Pick scFoundation if…

  • You need absolute expression magnitudes in the embedding — for example, for drug-response modeling.
  • You want a regression-style head on top of the pretrained model.
  • Your downstream task is about quantitative changes rather than categorical labels.

Running the comparison through SciRouter

The easiest way to evaluate these models on your own data is through the Cell Atlas workspace. Upload your expression matrix once, then rerun the same annotation and embedding job with each backbone. The tool pages for Geneformer and scGPT document the request and response schemas if you prefer to call the API directly from a script.

Bottom line

Geneformer, scGPT, and scFoundation are complementary models, not competitors. The right question is not “which one is best” but “which one fits this task?” Keep all three available behind a common API and switch between them based on what your current experiment needs.

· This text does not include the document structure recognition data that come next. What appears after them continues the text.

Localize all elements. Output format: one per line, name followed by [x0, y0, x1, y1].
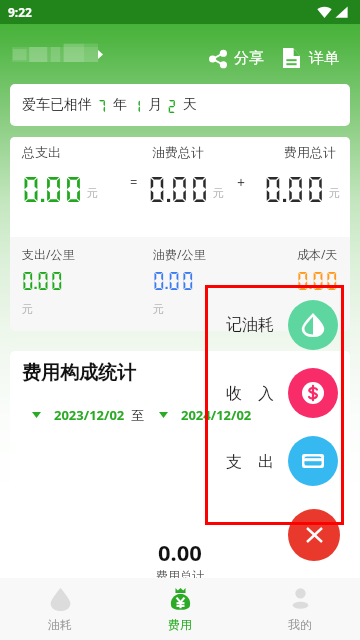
staticText: 支出/公里 — [22, 246, 75, 262]
staticText: 0.00 — [296, 269, 339, 291]
staticText: 我的 — [288, 617, 312, 632]
staticText: 成本/天 — [297, 246, 338, 262]
staticText: 支 出 — [226, 450, 274, 472]
button[interactable]: 2024/12/02 — [144, 402, 256, 428]
staticText: 0.00 — [21, 173, 84, 205]
staticText: 爱车已相伴 — [22, 96, 92, 114]
staticText: 天 — [183, 96, 197, 114]
button[interactable]: 费用 — [120, 578, 240, 640]
staticText: 费用总计 — [156, 568, 204, 578]
staticText: = — [130, 173, 138, 191]
staticText: 元 — [329, 186, 340, 200]
button[interactable]: Close menu — [288, 509, 340, 561]
button[interactable]: 爱车已相伴 — [10, 84, 350, 126]
staticText: + — [237, 173, 246, 192]
staticText: 费用构成统计 — [22, 361, 136, 385]
staticText: 月 — [148, 96, 162, 114]
staticText: 0.00 — [158, 537, 202, 567]
staticText: 9:22 — [8, 4, 32, 20]
button[interactable]: 记油耗 — [212, 300, 338, 350]
button[interactable]: 我的 — [240, 578, 360, 640]
staticText: 油耗 — [48, 617, 72, 632]
staticText: 年 — [113, 96, 127, 114]
staticText: 元 — [22, 302, 33, 316]
staticText: 总支出 — [22, 144, 61, 160]
button[interactable]: 油耗 — [0, 578, 120, 640]
staticText: 0.00 — [152, 269, 195, 291]
button[interactable]: 分享 — [205, 46, 268, 71]
staticText: 元 — [153, 302, 164, 316]
button[interactable]: 支 出 — [212, 436, 338, 486]
staticText: 油费/公里 — [153, 246, 206, 262]
staticText: 7 — [97, 98, 107, 113]
staticText: 详单 — [309, 49, 339, 68]
staticText: 0.00 — [263, 173, 326, 205]
staticText: 0.00 — [147, 173, 210, 205]
staticText: 油费总计 — [152, 144, 204, 160]
staticText: 至 — [131, 407, 144, 423]
staticText: 分享 — [234, 49, 264, 68]
staticText: 收 入 — [226, 382, 274, 404]
button[interactable]: 2023/12/02 — [10, 402, 129, 428]
button[interactable]: 收 入 — [212, 368, 338, 418]
staticText: 元 — [213, 186, 224, 200]
staticText: 0.00 — [21, 269, 64, 291]
staticText: 费用 — [168, 617, 192, 632]
staticText: 1 — [132, 98, 142, 113]
staticText: 2023/12/02 — [54, 406, 125, 424]
staticText: 2 — [167, 98, 177, 113]
staticText: 2024/12/02 — [181, 406, 252, 424]
button[interactable]: 详单 — [279, 45, 343, 71]
staticText: 费用总计 — [284, 144, 336, 160]
staticText: 元 — [87, 186, 98, 200]
staticText: 记油耗 — [226, 315, 274, 335]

Compare all three in Cell Atlas →

Frequently Asked Questions

Which single-cell foundation model is best overall?

There is no single winner. Geneformer is the strongest choice for gene-perturbation reasoning, scGPT excels at generative tasks and cross-batch integration, and scFoundation holds up best when you care about preserving absolute expression levels. A pilot on your own data is the only reliable way to pick.

Can I use all three from one API?

Yes. SciRouter exposes Geneformer, scGPT, and scFoundation as named backbones behind the same endpoint. You can rerun the same annotation or embedding job with a different model name and compare the outputs directly.

How do they differ in input representation?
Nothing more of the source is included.